**Exercise:** Copy each line of the entries beneath that contains the word "near".

**Source records:**
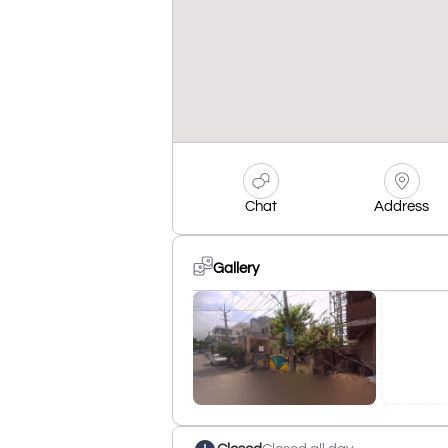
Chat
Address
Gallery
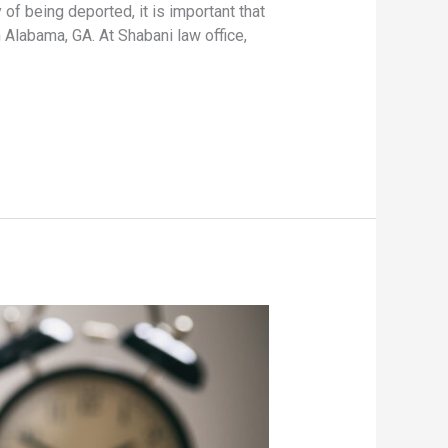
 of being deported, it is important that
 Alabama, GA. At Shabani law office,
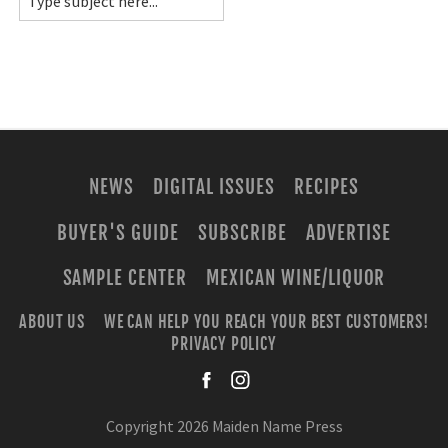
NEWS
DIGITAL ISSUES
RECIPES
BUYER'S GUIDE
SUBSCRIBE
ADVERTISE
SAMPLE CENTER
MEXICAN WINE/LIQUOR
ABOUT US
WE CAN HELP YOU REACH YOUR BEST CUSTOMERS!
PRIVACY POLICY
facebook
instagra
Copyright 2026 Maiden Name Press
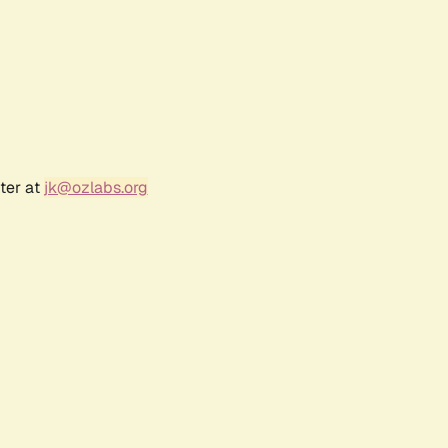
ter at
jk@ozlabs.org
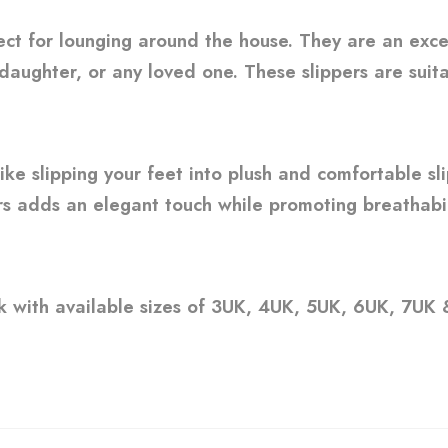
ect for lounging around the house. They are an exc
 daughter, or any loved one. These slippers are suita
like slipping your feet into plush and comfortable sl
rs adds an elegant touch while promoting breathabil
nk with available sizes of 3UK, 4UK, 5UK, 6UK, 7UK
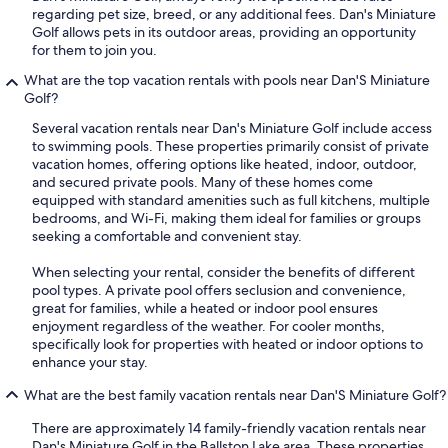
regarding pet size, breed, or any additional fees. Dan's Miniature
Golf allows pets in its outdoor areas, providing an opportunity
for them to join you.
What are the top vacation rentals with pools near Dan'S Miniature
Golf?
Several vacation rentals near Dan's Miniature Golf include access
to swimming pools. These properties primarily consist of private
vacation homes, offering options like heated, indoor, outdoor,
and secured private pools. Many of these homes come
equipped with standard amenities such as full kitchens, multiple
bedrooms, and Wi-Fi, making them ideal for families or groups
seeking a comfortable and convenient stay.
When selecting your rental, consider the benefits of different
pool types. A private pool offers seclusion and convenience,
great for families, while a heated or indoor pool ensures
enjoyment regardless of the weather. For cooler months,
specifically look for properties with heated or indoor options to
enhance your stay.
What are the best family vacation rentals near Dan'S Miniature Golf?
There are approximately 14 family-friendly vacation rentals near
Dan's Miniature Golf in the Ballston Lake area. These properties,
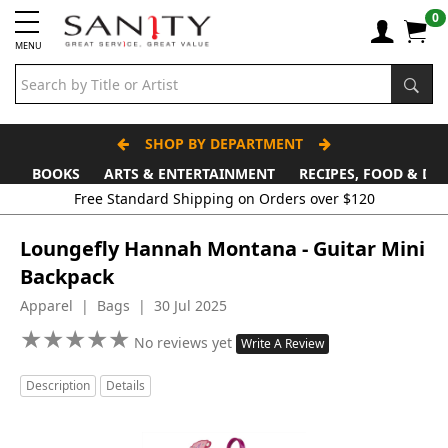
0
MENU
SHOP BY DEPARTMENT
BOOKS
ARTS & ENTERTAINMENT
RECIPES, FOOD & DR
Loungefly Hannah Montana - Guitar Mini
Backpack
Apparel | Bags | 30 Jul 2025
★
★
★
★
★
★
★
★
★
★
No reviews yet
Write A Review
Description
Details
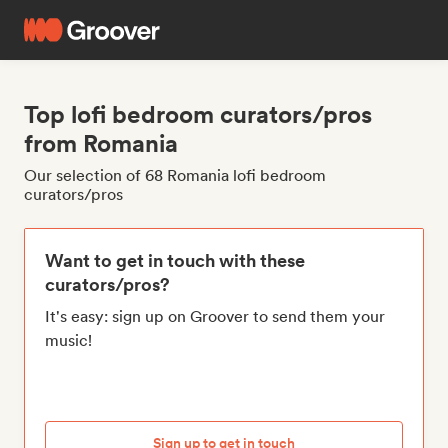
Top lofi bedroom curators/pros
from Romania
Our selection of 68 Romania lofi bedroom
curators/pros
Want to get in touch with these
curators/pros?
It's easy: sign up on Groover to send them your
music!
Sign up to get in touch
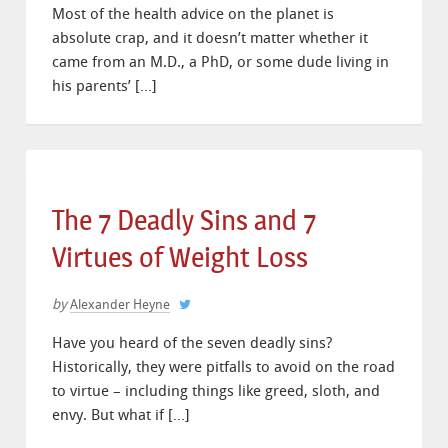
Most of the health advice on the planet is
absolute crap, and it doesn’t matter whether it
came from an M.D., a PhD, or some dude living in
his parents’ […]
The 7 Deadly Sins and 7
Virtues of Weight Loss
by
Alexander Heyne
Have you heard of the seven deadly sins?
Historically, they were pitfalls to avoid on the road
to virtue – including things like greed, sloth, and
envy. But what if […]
---
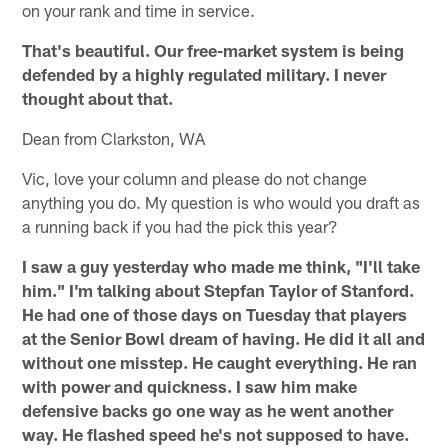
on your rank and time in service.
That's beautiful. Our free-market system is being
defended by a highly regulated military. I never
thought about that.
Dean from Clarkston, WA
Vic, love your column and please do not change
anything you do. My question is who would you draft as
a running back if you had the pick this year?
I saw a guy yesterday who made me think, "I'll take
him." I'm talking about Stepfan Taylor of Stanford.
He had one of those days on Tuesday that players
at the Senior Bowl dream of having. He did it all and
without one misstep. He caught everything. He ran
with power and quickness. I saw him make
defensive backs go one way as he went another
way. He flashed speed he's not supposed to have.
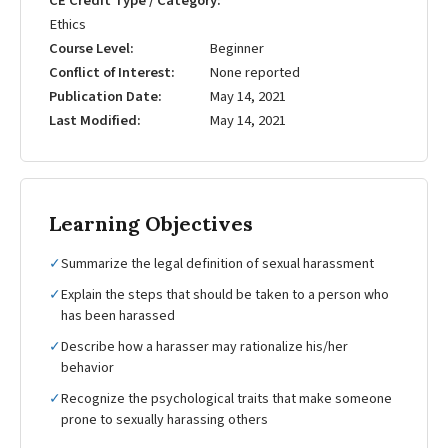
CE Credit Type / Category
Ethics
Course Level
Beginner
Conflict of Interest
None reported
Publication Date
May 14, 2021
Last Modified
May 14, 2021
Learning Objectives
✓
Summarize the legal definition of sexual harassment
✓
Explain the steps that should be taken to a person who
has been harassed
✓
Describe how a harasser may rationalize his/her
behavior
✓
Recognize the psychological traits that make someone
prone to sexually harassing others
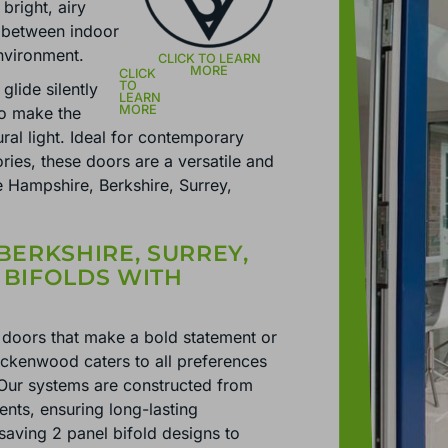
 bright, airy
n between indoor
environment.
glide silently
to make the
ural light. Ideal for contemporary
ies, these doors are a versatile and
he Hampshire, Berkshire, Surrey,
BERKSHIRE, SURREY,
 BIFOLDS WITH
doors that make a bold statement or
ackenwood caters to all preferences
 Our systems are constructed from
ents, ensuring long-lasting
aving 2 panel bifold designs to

**Exercise answer:**
What are the top vacation rentals with pools near Dan'S Miniature
Several vacation rentals near Dan's Miniature Golf include access
What are the best family vacation rentals near Dan'S Miniature Golf?
There are approximately 14 family-friendly vacation rentals near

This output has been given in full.